Manuel Pereira estava há 12 meses na Flandres. A
vida na front, nas toupeiras ou nas trinchas, era um imprevisto
diário, ou bombas, tiros, frio e terra ou a mesma coisa mas por ordem inversa. Era
de ir aos arames!
Feito prisioneiro numa emboscada pelos alemães, na Avenida Afonso Costa, tinha fugido e ao
fim de vários dias a deambular pelas veredas e margens do Lys, foi parar ao Batalhão de Infantaria 23, onde
aguardava ser recambiado para a 4ª Brigada, Batalhão Inf. n.º 8, a que pertencia.
Os boches
não eram como os lãzudos, ou como os bifes, eram pontuais. Disparavam a mesma
hora e paravam o ataque na hora certa. Intercalavam com bombas de gás e tiros esporádicos.

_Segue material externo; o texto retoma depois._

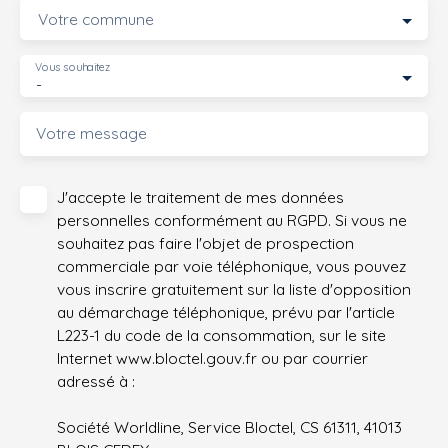
Votre commune
Vous souhaitez
-
Votre message
J'accepte le traitement de mes données
personnelles conformément au RGPD. Si vous ne
souhaitez pas faire l'objet de prospection
commerciale par voie téléphonique, vous pouvez
vous inscrire gratuitement sur la liste d'opposition
au démarchage téléphonique, prévu par l'article
L223-1 du code de la consommation, sur le site
Internet www.bloctel.gouv.fr ou par courrier
adressé à :
Société Worldline, Service Bloctel, CS 61311, 41013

Dormitava-se quando se podia e podia-se muito quando
se dormia.
Ao seu lado esquerdo dormia João Augusto Ferreira
de Almeida, solteiro, filho de João
Ferreira de Almeida e de Angelina Augusta, natural da Foz do Douro. Para trás tinha deixado um emprego na casa de
um cidadão alemão, que vivia na zona da Foz do Douro.
Ao seu lado direito dormitava António Rei.
Ambos tinham embarcado para a Flandres,
a 16 de Março de 1917 e chegado a Brest,
França, a 21 de Março de 1917.
Era nas poucas horas de pausa, cedidas pelo
alferes e pelos alemães, que cada um
discorria sobre a vida e a saudade das suas terras.
Na recoca, Ferreira de Almeida falava do
pai e da mãe o suficiente para se perceber que o pai tinha uma ou duas faltas, isto
é, dependia dos dias, mas na generalidade, era meio doido.
Naquela noite Manuel Pereira pensava no vale
do Vez, enquanto observava no céu escuro uma salsicha. Fechou os olhos, uma mão pousada no cantil, a outra na Luísa e deixou a alma voar sobre os
campos verdes da sua terra até mergulhar nas águas ternas e cintilantes do rio
Vez e...nos olhos negros de Gracinda!
Tinha saudades de casa.
Uma sardinha assada e uma malguinha de tinto
com uma fatia de pão era o que ele mais desejava e, só depois, ver a família e namorada.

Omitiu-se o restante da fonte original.